Osteogenic biphasic calcium sulphate dihydrate/iron-modified α-tricalcium phosphate bone cement for spinal applications: In vivo study

Abstract

In this study, the biocompatibility and the osteogenic features of a new iron-modified α-tricalcium phosphate (IM/α-TCP) and calcium sulphate dihydrate (CSD) biphasic cement (IM/α-TCP/CSD-BC) have been investigated in terms of the in vivo cement resorption, bone tissue formation and host tissue response on sheep animal model. Histological evaluation performed on undecalcified cement–bone specimens assessed the in vivo behaviour. It has been shown that the new IM/α-TCP/CSD-BC has the ability to produce firm bone binding in vivo (i.e. bioactivity). Qualitative histology proved cement biocompatibility, osteoconduction and favourable resorption, mainly through a macrophage-mediated mechanism. The results showed that the new cements have biocompatible and osteogenic features of interest as possible cancellous bone replacement biomaterial for minimally invasive spinal surgery applications.

Introduction

Since the first calcium phosphate bone cement (CPBC) synthesized by Brown and Chow [1] many different formulations have been studied and have resulted in various commercial products (i.e. Norian SRS^©, Cementek^©, Biocement-D^©, α-BSM^©, BoneSource^© and/or Biopex^©) [2], [3] used in a wide range of clinical applications (bone fractures, bone tumours, osteoporosis and craniofacial affections) [4], [5], [6], [7], [8], mainly due to the similar bone-like apatite structure evolved during their setting [9], [10], [11], [12], [13], [14], [15], [16], [17], [18], their high biocompatibility and their good osteointegration after being implanted in vivo [19], [20], [21], [22].

Despite these advantages, it is generally accepted that CPBCs need further improvements to broaden their potential clinical applications [23] due to the fact that apatitic (i.e. the end setting product being hydroxyapatite (Ca₁₀(PO₄)₆(OH)₂; HA) and/or calcium-deficient hydroxyapatite (Ca₉HPO₄(PO₄)₅OH; CDHA) [24], [25], [26]) bone cements are so stable in vivo that bone cement’s resorption takes a long time, i.e. months to years [27], [28], [29], [30]. In order to accelerate new bone apposition and resorption of the cement implant, several authors have improved the macroporosity, i.e. more and larger pores, of apatitic bone cements in several ways [31], [32], [33], [34], [35], [36], [37]. Moreover, depending on the degree of crystallinity and porosity, CPBCs can be made to be more or less stable after implantation [20], [29], [38], [39], [40]. In this sense, our research group presented a new method [41] to improve the osteointegration of α-tricalcium phosphate (α-TCP)-based cements by the modification of the cement’s powder phase with different amounts of calcium sulphate dihydrate (CSD). The resulting hardening properties of the new biphasic cements were a combination of the progressive hardening due to the main α-TCP reactant and the progressive dissolution of the CSD phase, which render a porous material [41]. In fact, CSD (first implanted by Dreesmann [42]) has been of interest to many scientists, who have used it as a filler material and/or as a replacement for cancellous bone graft due to its widely proved biocompatibility and rapid resorption [43], [44], [45], [46], [47]. Bohner [48] has even shown that small amounts of CSD added to the liquid phase can have interesting effects on the cement setting reactions, suggesting a complex effect of its sulphate ions.

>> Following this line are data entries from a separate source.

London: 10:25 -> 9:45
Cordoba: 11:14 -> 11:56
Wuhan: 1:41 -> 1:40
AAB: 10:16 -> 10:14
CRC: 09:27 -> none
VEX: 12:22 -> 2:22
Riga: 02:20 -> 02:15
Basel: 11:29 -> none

In addition to the above, it should be noted that CPBCs lack high mechanical strength, and this limits their applications to non-load-bearing situations [23]. Moreover, with the advent of minimally spinal invasive surgery techniques (vertebro- and kyphoplasty), it has been put forward that apatitic cements are difficult to inject into compression fractured osteoporotic vertebrae [23], [49], [50]. However, our research group has been working on new methods to improve the osteointegration [41], as well as the injectability and strength of apatitic bone cements [51], [52], by iron modification of the main reactives, which is of interest to spinal applications.

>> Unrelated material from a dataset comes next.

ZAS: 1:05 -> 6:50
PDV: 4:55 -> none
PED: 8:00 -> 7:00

Thus, the present study is a combination of the ideas previously published by our research group [41], [51], [53] and, it adds new data for the whole comprehension of the in vivo behaviour of new iron-modified α-tricalcium phosphate (IM/α-TCP) and calcium sulphate dihydrate (CSD) biphasic cements (IM/α-TCP/CSD-BCs). Thus, the objective of this research was to investigate the biocompatibility features of the new IM/α-TCP/CSD-BCs and their bioactivity (in the sense of osteoconduction and resorption) after implantation in a sheep model.